Extracted page text data:
Start of Block

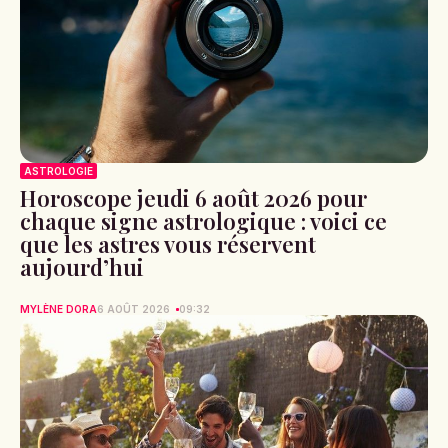
ASTROLOGIE
Horoscope jeudi 6 août 2026 pour
chaque signe astrologique : voici ce
que les astres vous réservent
aujourd’hui
MYLÈNE DORA
6 AOÛT 2026
09:32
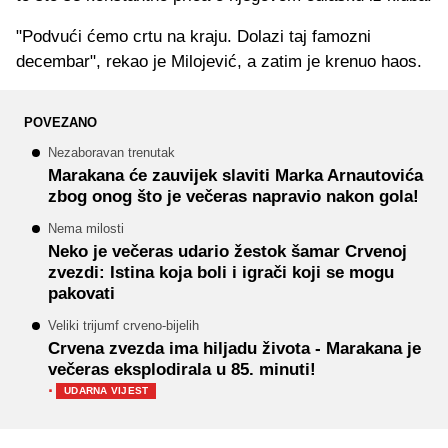
"Podvući ćemo crtu na kraju. Dolazi taj famozni
decembar", rekao je Milojević, a zatim je krenuo haos.
POVEZANO
Nezaboravan trenutak
Marakana će zauvijek slaviti Marka Arnautovića
zbog onog što je večeras napravio nakon gola!
Nema milosti
Neko je večeras udario žestok šamar Crvenoj
zvezdi: Istina koja boli i igrači koji se mogu
pakovati
Veliki trijumf crveno-bijelih
Crvena zvezda ima hiljadu života - Marakana je
večeras eksplodirala u 85. minuti!
·
UDARNA VIJEST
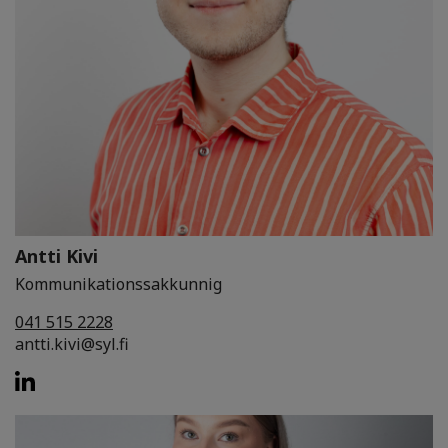
Antti Kivi
Kommunikationssakkunnig
041 515 2228
antti.kivi@syl.fi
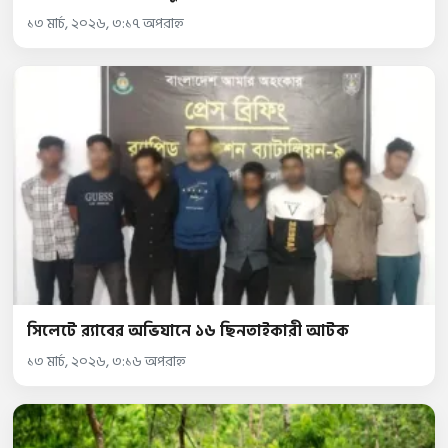
১৩ মার্চ, ২০২৬, ৩:১৭ অপরাহ্ন
সিলেটে র‌্যাবের অভিযানে ১৬ ছিনতাইকারী আটক
১৩ মার্চ, ২০২৬, ৩:১৬ অপরাহ্ন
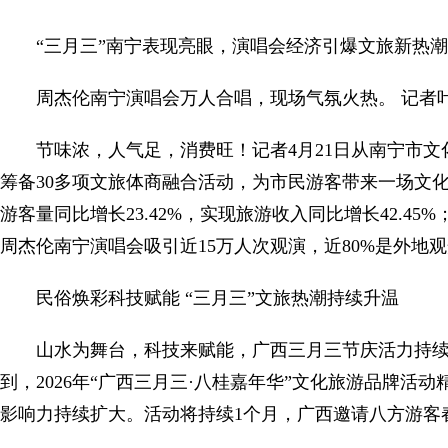
“三月三”南宁表现亮眼，演唱会经济引爆文旅新热潮 
周杰伦南宁演唱会万人合唱，现场气氛火热。 记者叶
节味浓，人气足，消费旺！记者4月21日从南宁市
筹备30多项文旅体商融合活动，为市民游客带来一场文
游客量同比增长23.42%，实现旅游收入同比增长42.45%；
周杰伦南宁演唱会吸引近15万人次观演，近80%是外地观众
民俗焕彩科技赋能 “三月三”文旅热潮持续升温
山水为舞台，科技来赋能，广西三月三节庆活力持续
到，2026年“广西三月三·八桂嘉年华”文化旅游品牌
影响力持续扩大。活动将持续1个月，广西邀请八方游客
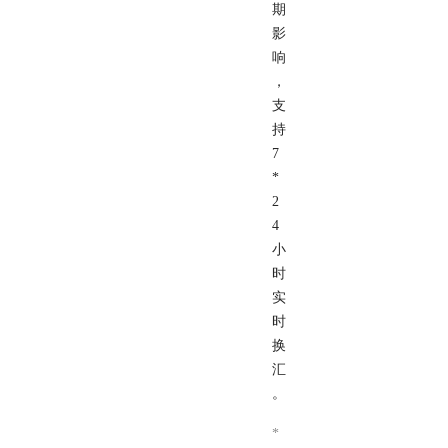
期
影
响
，
支
持
7
*
2
4
小
时
实
时
换
汇
。
*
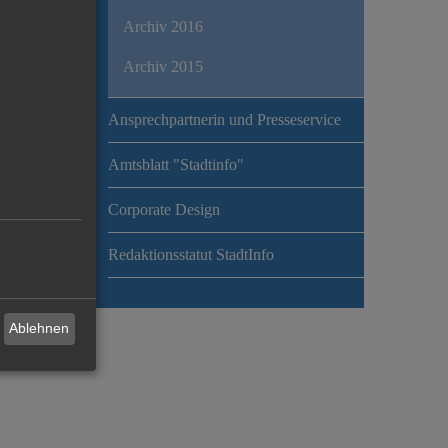
Archiv 2016
Archiv 2015
Ansprechpartnerin und Presseservice
Amtsblatt "Stadtinfo"
Corporate Design
Redaktionsstatut StadtInfo
Ablehnen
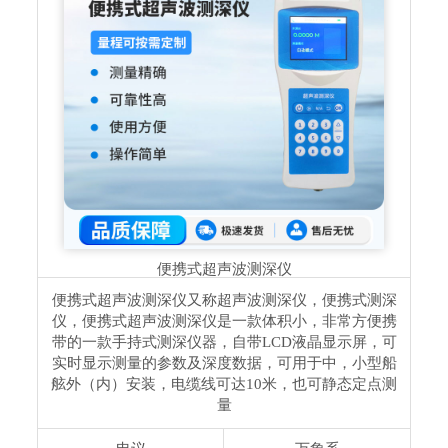
便携式超声波测深仪
便携式超声波测深仪又称超声波测深仪，便携式测深
仪，便携式超声波测深仪是一款体积小，非常方便携
带的一款手持式测深仪器，自带LCD液晶显示屏，可
实时显示测量的参数及深度数据，可用于中，小型船
舷外（内）安装，电缆线可达10米，也可静态定点测
量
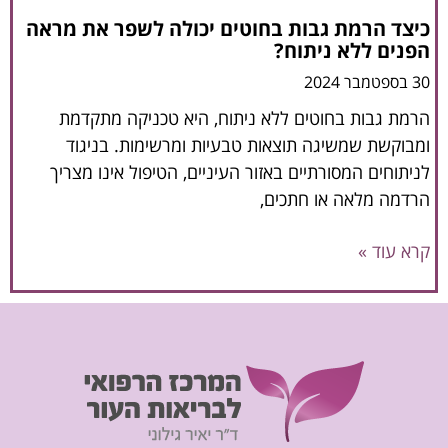
כיצד הרמת גבות בחוטים יכולה לשפר את מראה
הפנים ללא ניתוח?
30 בספטמבר 2024
הרמת גבות בחוטים ללא ניתוח, היא טכניקה מתקדמת
ומבוקשת שמשיגה תוצאות טבעיות ומרשימות. בניגוד
לניתוחים המסורתיים באזור העיניים, הטיפול אינו מצריך
הרדמה מלאה או חתכים,
קרא עוד »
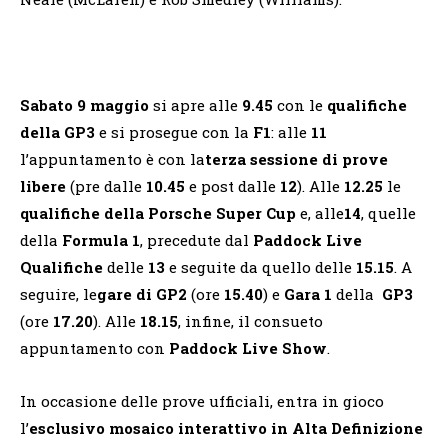
Sabato 9 maggio
si apre alle
9.45
con le
qualifiche
della GP3
e si prosegue con la
F1
: alle
11
l’appuntamento è con la
terza sessione di prove
libere
(pre dalle
10.45
e post dalle
12
). Alle
12.25
le
qualifiche della Porsche Super Cup
e, alle
14
, quelle
della
Formula 1
, precedute dal
Paddock Live
Qualifiche
delle
13
e seguite da quello delle
15.15
. A
seguire, le
gare di GP2
(ore
15.40
) e
Gara 1
della
GP3
(ore
17.20
). Alle
18.15
, infine, il consueto
appuntamento con
Paddock Live Show
.
In occasione delle prove ufficiali, entra in gioco
l’
esclusivo
mosaico interattivo in Alta Definizione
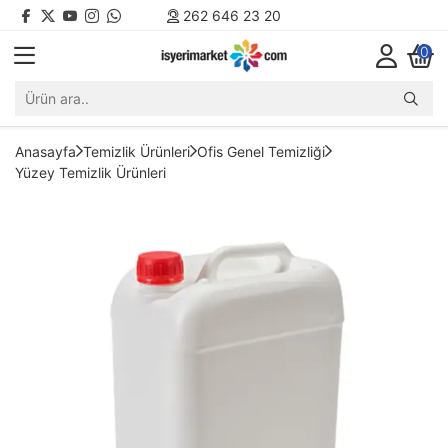
262 646 23 20
0
Anasayfa
Temizlik Ürünleri
Ofis Genel Temizliği
Yüzey Temizlik Ürünleri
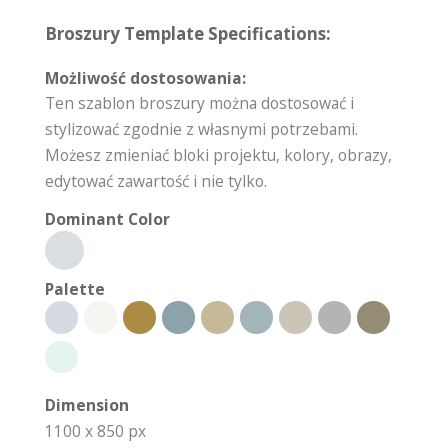
Broszury Template Specifications:
Możliwość dostosowania:
Ten szablon broszury można dostosować i
stylizować zgodnie z własnymi potrzebami.
Możesz zmieniać bloki projektu, kolory, obrazy,
edytować zawartość i nie tylko.
Dominant Color
Palette
Dimension
1100 x 850 px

End of Block

Prompt:
Find every line above where the word "della" occurs, and copy that line.

Solution to this exercise:
della GP3
qualifiche della Porsche Super Cup
della
della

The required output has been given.